Стасик детей никогда не любил. Чужих. И говорил, что своих заводить еще рано. Надо пожить для себя, обустроиться, карьеру сделать. Потом… Потом вовсе до объяснений не снисходил.
– Ладно, я понимаю, залететь можно и по дурости. – Теперь Евгения говорила с упреком, но мягко. – Но ведь проблему можно решить, сейчас это просто.
– А ты откуда знаешь? – огрызнулась Варвара.
– Исключительно из теории… Зачем ты оставила ребенка?
– Может, потому что люблю?
– Кого?
– Стаса.
– Дура!
– А ты… ты… Ты ничего не понимаешь! Ты никогда ничего не понимала! Я люблю его! По-настоящему люблю! И мы будем вместе! Счастливы…
Алина едва успела отскочить: распахнувшаяся дверь ударила по стене.
– Ой, – вырвалось у Алины, когда на нее налетела разъяренная Варвара. – А… а у вас… У вас тушь потекла!
Это получилось совершенно не специально, наверное, Алина слишком долго боялась быть пойманной за подслушиванием, что теперь, когда ее и вправду поймали, растерялась. От растерянности сказала глупость.
– Что?!
– Тушь потекла… вот здесь, – отступать было поздно, да и в образ дурочки ситуация вписывалась как нельзя лучше. Алина коснулась левого глаза. – Наверное, не водостойкую брали или подделка. Я вот недавно тоже купила тушь. Дорогую. В магазине. Фирменную. А она течет. И я подумала, что это потому, что подделка. Ведь если бы настоящая фирменная, она бы не текла…
– Господи, еще одна идиотка… – Варвара практически оттолкнула Алину с дороги.
– Не стоит обижаться на мою сестру. Она немного перенервничала. – Из комнаты вышла женщина. Даже не вышла – выплыла.
Сама она была высокая, крупнотелая, но без излишней полноты. Просторные одежды несколько скрывали очертания тела, что, впрочем, нисколько не портило Евгению. Было в ее облике нечто такое, стародавне-купеческое.
Шаль пуховая вязаная, что возлежала на крутых плечах? Или же волосы, уложенные короной. Она и несла эту старомодную прическу – кто ныне возится с косами? – уверенно, словно та и вправду короной была. Покачивались в ушах тяжелые серьги, переливались разноцветными камнями перстни на пальцах.
И несколько ниток бус, лежавших поверх золотого креста, гляделись весьма уместными.

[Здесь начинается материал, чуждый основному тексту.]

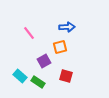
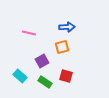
pink line: rotated 40 degrees counterclockwise
orange square: moved 2 px right
purple square: moved 2 px left
green rectangle: moved 7 px right
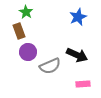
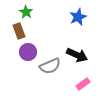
pink rectangle: rotated 32 degrees counterclockwise
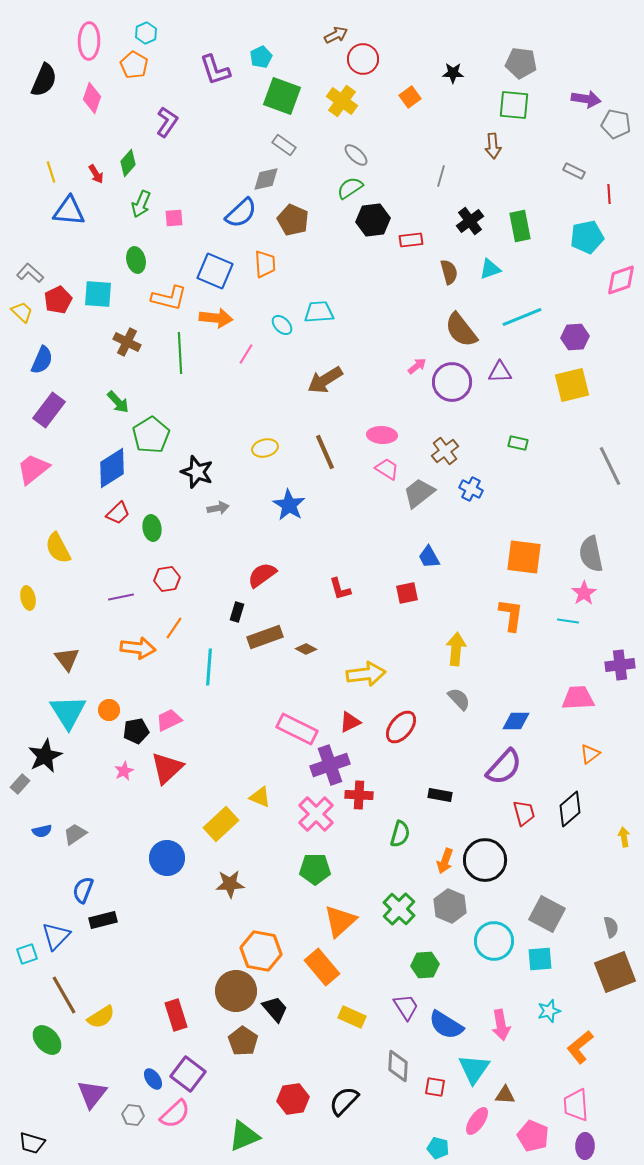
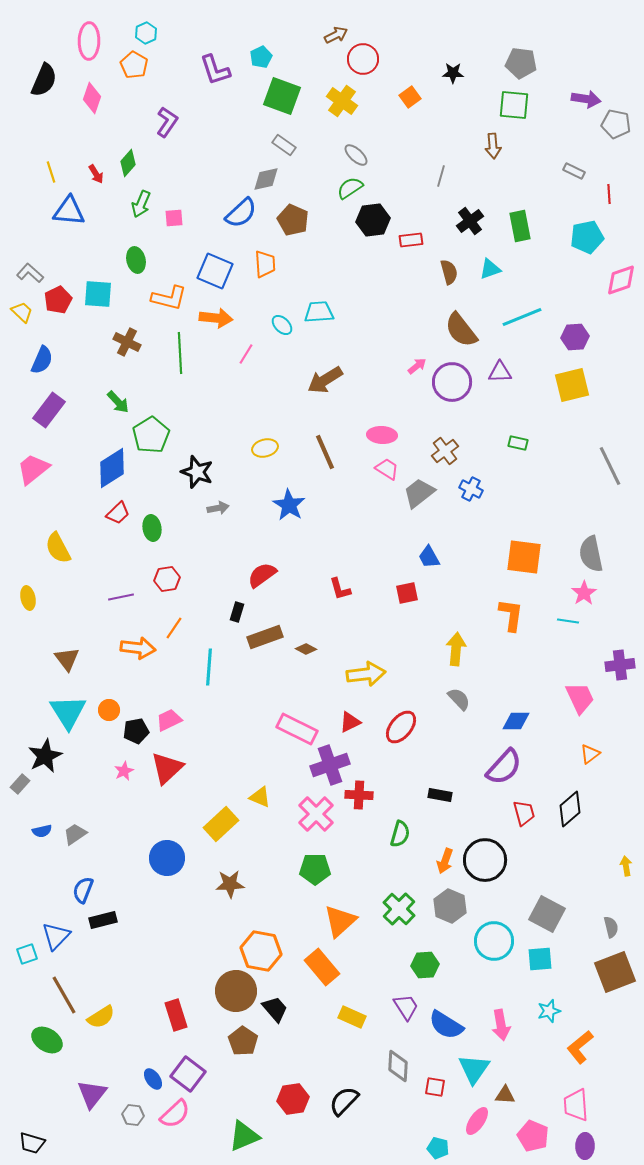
pink trapezoid at (578, 698): moved 2 px right; rotated 68 degrees clockwise
yellow arrow at (624, 837): moved 2 px right, 29 px down
green ellipse at (47, 1040): rotated 16 degrees counterclockwise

– Вы, должно быть, Алина, – сказала Евгения, протянув руку. И Алинину ладонь пожала крепко, уверенно. По-мужски. – Егор мне рассказывал о вас… Вы многое слышали?
Мягкий вопрос.
Ни тени упрека.
– Не-а, – солгала Алина, сама себе удивляясь, – только что она кого-то любит. А вам это не нравится, да? Маме тоже Максик не нравится. Я ей говорила, что он хороший, а мама все повторяет, что я достойна большего. А Максик и так большой!
Евгения улыбнулась, снисходительно, с печалью.
– Примерно так…
– А вы ее тоже замуж не пускаете? Мама меня не пускает. Но это глупо! – воскликнула Алина, цепляясь за хвост шали. Ей пришлось приноровиться к шагу Евгении. – Максик хороший! И если любишь, то все равно будешь вместе.

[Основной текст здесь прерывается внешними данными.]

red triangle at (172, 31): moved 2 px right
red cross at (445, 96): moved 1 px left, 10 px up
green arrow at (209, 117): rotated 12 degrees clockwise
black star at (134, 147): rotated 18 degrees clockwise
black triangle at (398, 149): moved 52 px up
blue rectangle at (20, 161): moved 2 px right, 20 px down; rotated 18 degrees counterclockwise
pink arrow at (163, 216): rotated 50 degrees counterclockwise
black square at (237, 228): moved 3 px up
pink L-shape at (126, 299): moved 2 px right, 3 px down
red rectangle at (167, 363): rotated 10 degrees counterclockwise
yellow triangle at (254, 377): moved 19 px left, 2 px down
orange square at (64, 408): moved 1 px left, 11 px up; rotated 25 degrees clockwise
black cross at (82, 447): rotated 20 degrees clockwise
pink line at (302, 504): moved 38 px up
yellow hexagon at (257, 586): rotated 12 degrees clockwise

Ей пришлось идти мелкими шажками, потому как нормально шагать в этой юбке да на каблуках было сложновато.
– Деточка, – сказала Евгения с укором, – иногда стоит прислушаться к мнению взрослых. Ты, конечно, не поверишь, но очень часто они бывают правы…
Евгения и не трудилась скрыть снисходительность.
Хорошо.
Значит, поверила, что особым умом Алина не отличается.

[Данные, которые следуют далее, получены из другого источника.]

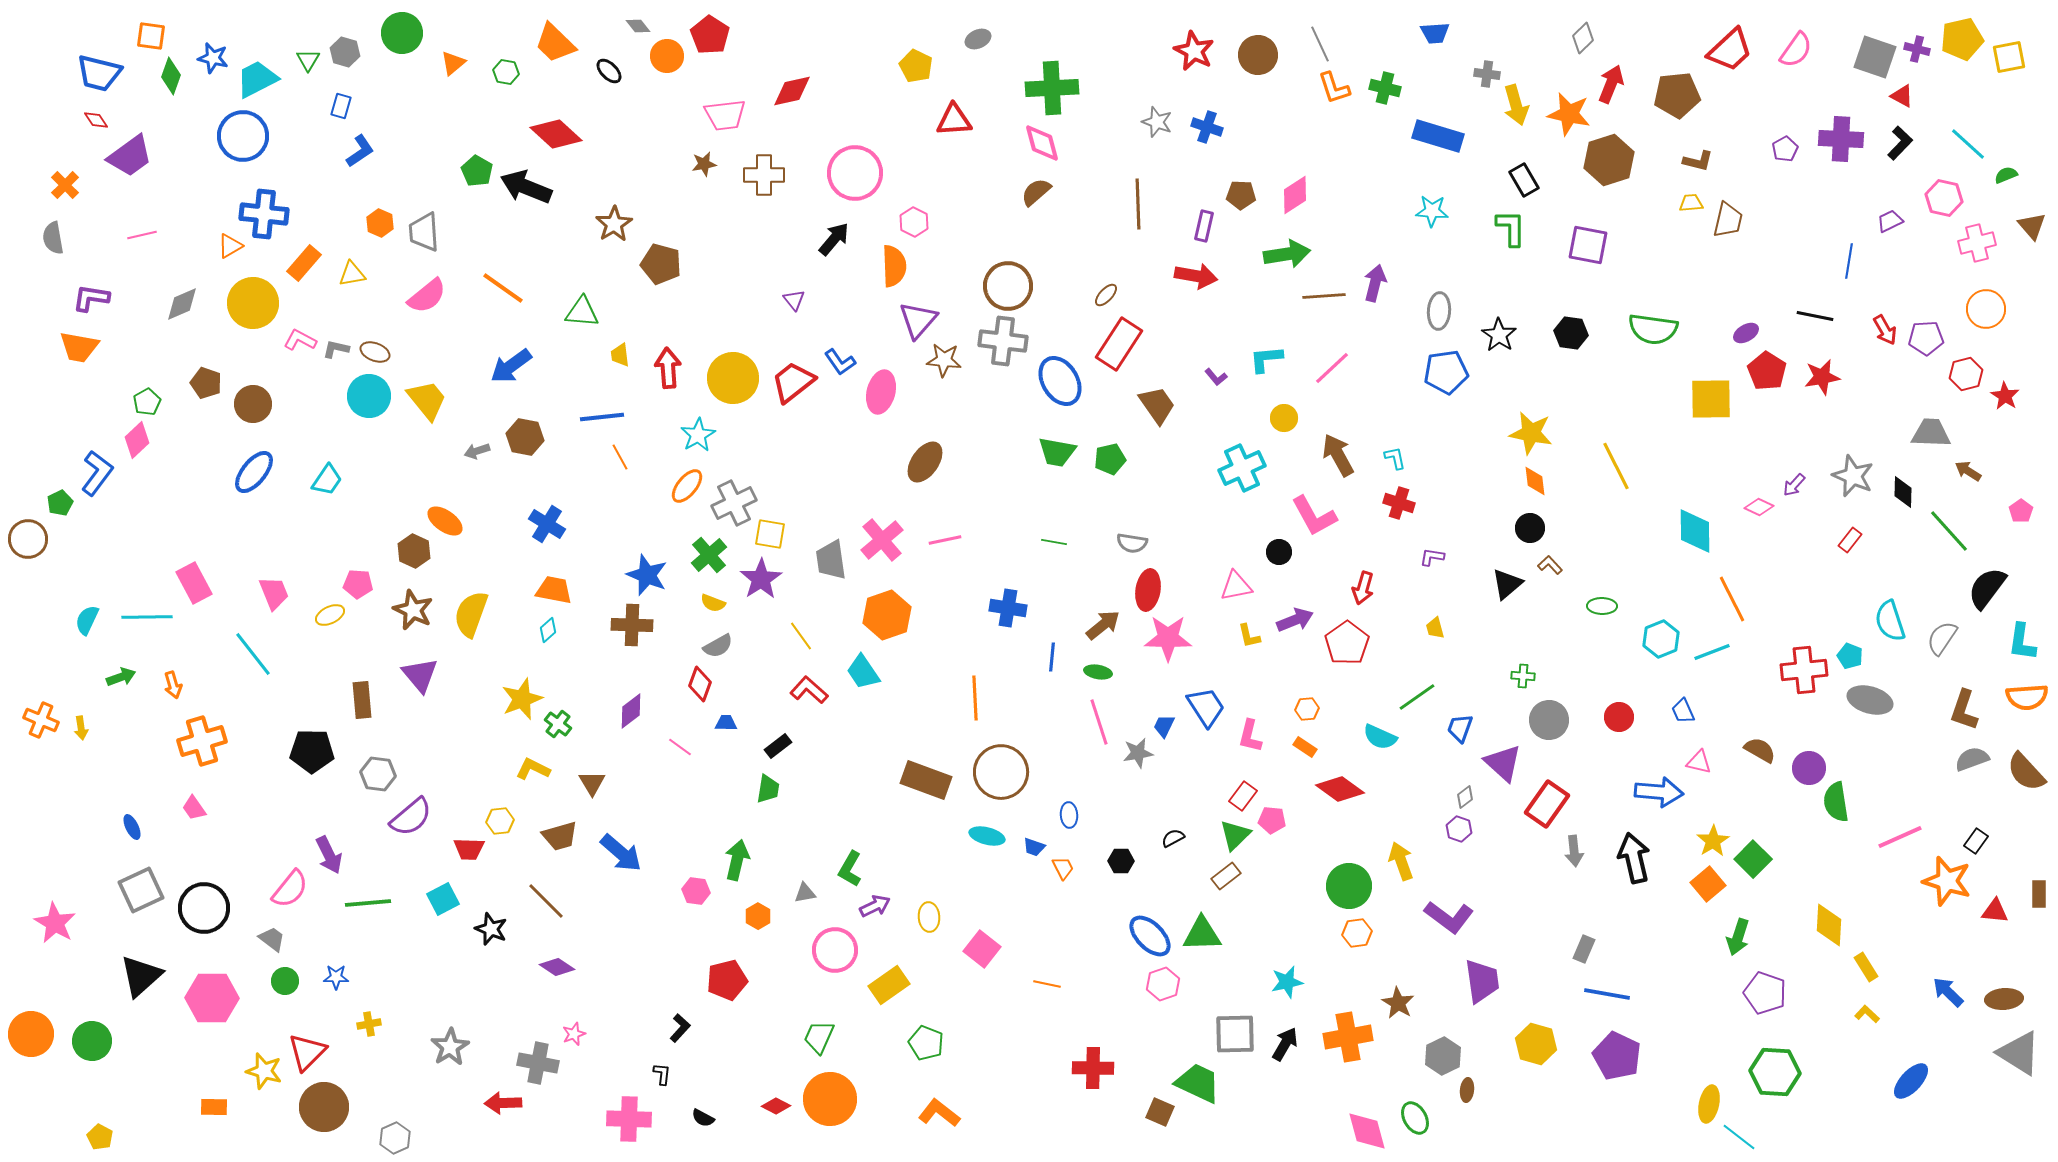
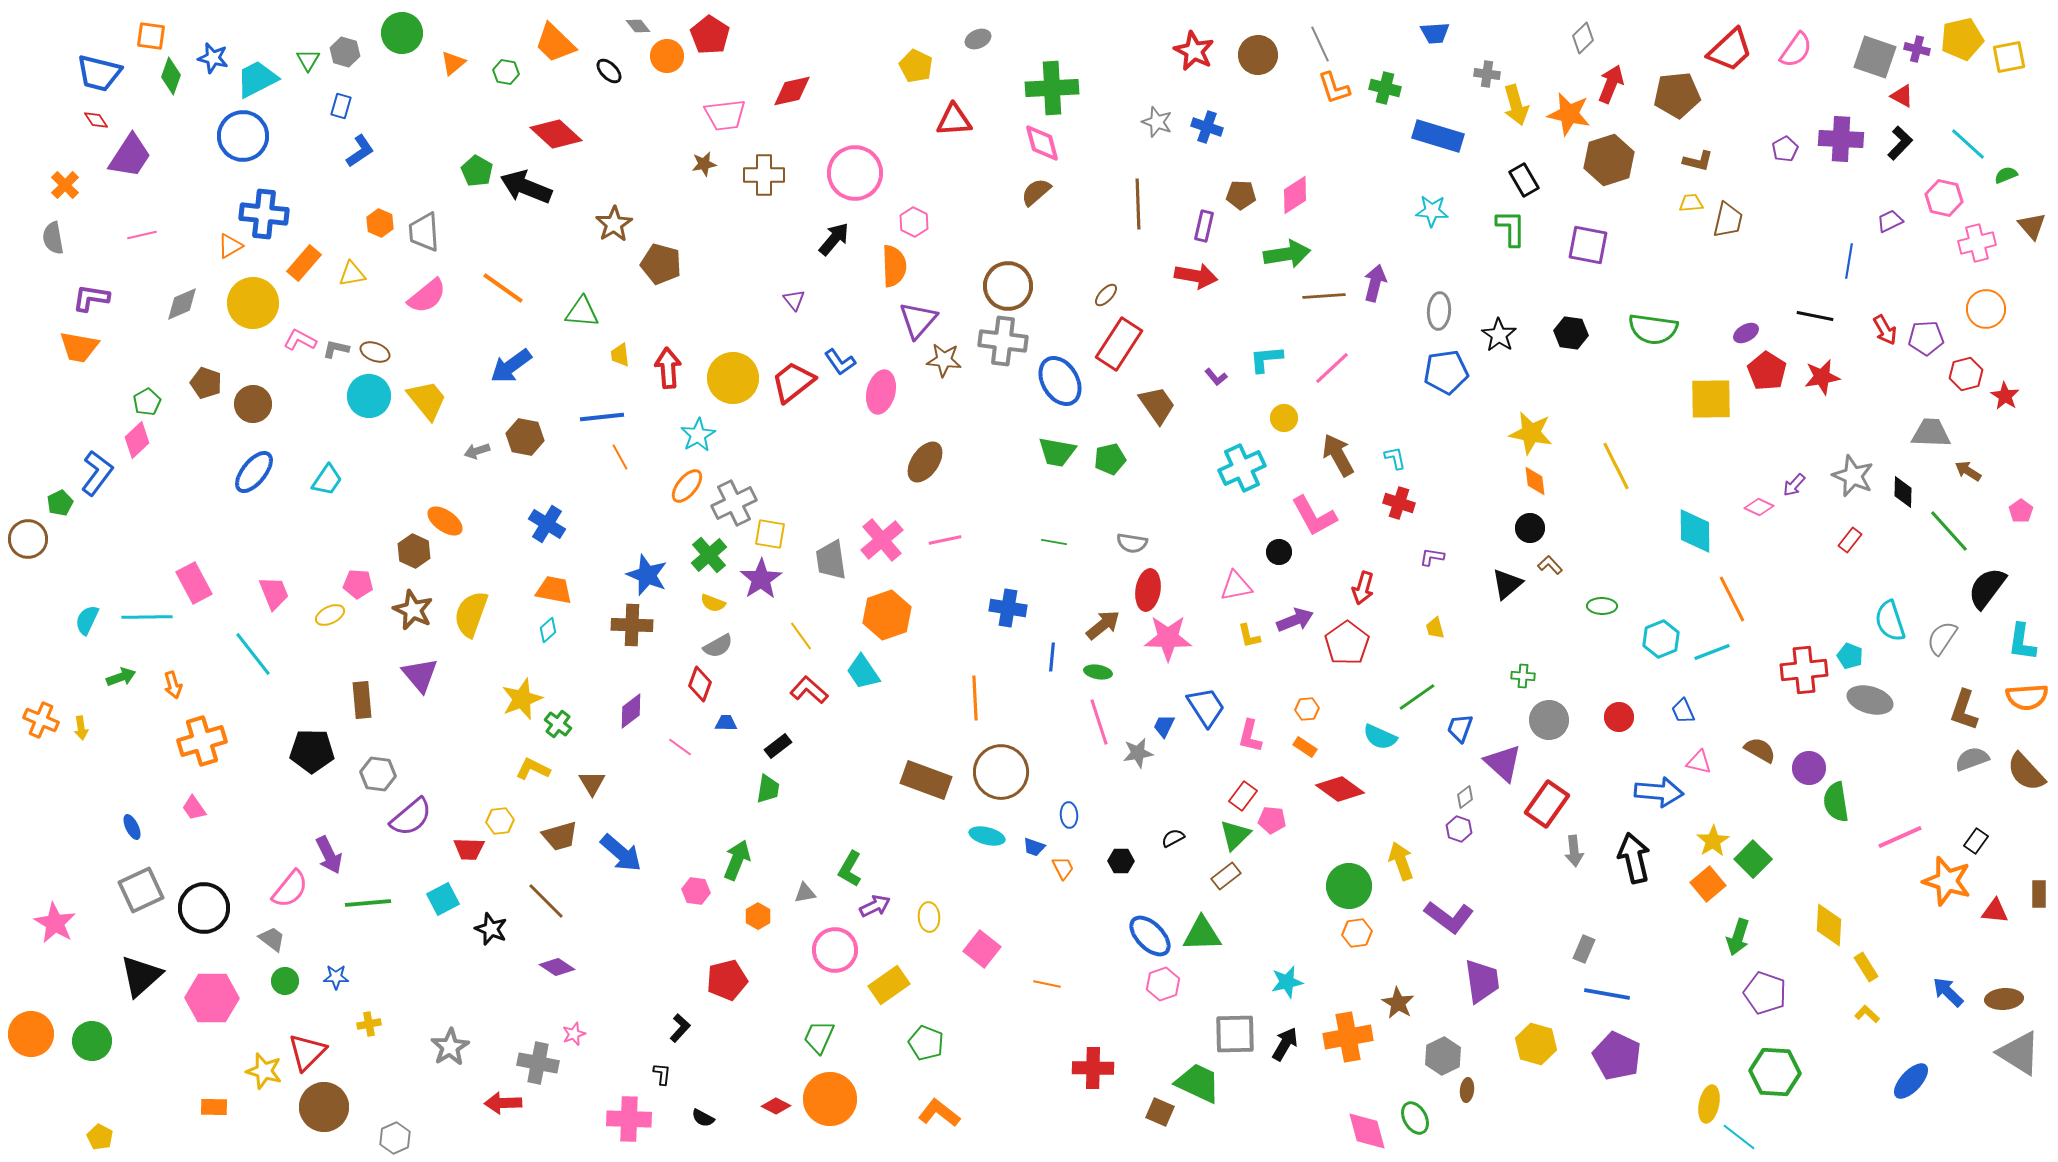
purple trapezoid at (130, 156): rotated 21 degrees counterclockwise
green arrow at (737, 860): rotated 9 degrees clockwise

– Я тоже взрослая! – возразила она. – Мне двадцать пять! И я еще замужем не была!
– Какая печаль!
– А то! Все мои подруги уже побывали. Некоторые по два раза… А я нет! Это не честно! Я хочу свадьбу! И чтобы платье белое, с фатой, такое, знаете ли…
Алина развела руки, демонстрируя размах юбок.
– И чтобы машины одинаковые, иногда на свадьбы заказывают кортеж, а там машины совсем разные. Это же совершенно не смотрится!
Евгения кивала.
Слушала.
Слушала ли? Или думала о своем… А могла Варвара Марину убить? Скажем, испугавшись, что та выставит Стаса, и он останется нищим. Одно дело рассчитывать на брак с миллионером, и совсем другое – с обыкновенным художником. Не бедным, но и не сказать, чтобы состоятельным.
Решилась бы она, скажем, не для себя, но для семьи?
Для ребенка?
– Вот… – Она выдохнула, не зная, о чем еще говорить. – Я так думаю… И если вы скажете Варваре, что не сердитесь, то она обрадуется.
Евгения остановилась и смерила Алину насмешливым взглядом.
– Видишь ли, деточка, но человек, с которым она вознамерилась связать свою судьбу, очень непорядочный. Более того, он убийца!
Это было произнесено с пафосом, с нотой трагизма, с руками, прижатыми к груди и с печалью в огромных глазах Евгении. Алине не осталось ничего, кроме как спросить:
– Да?!
– Увы.
– Настоящий?
Что ж, глупой блондинке простительны глупые вопросы.
– К сожалению.
– Но тогда его посадят! А если посадят, жениться не выйдет. В тюрьме не женят…
– Если бы… – Евгения подхватила Алину под локоток и повела за собой. – Увы, к сожалению, современная система правосудия такова, что иногда преступление остается безнаказанным.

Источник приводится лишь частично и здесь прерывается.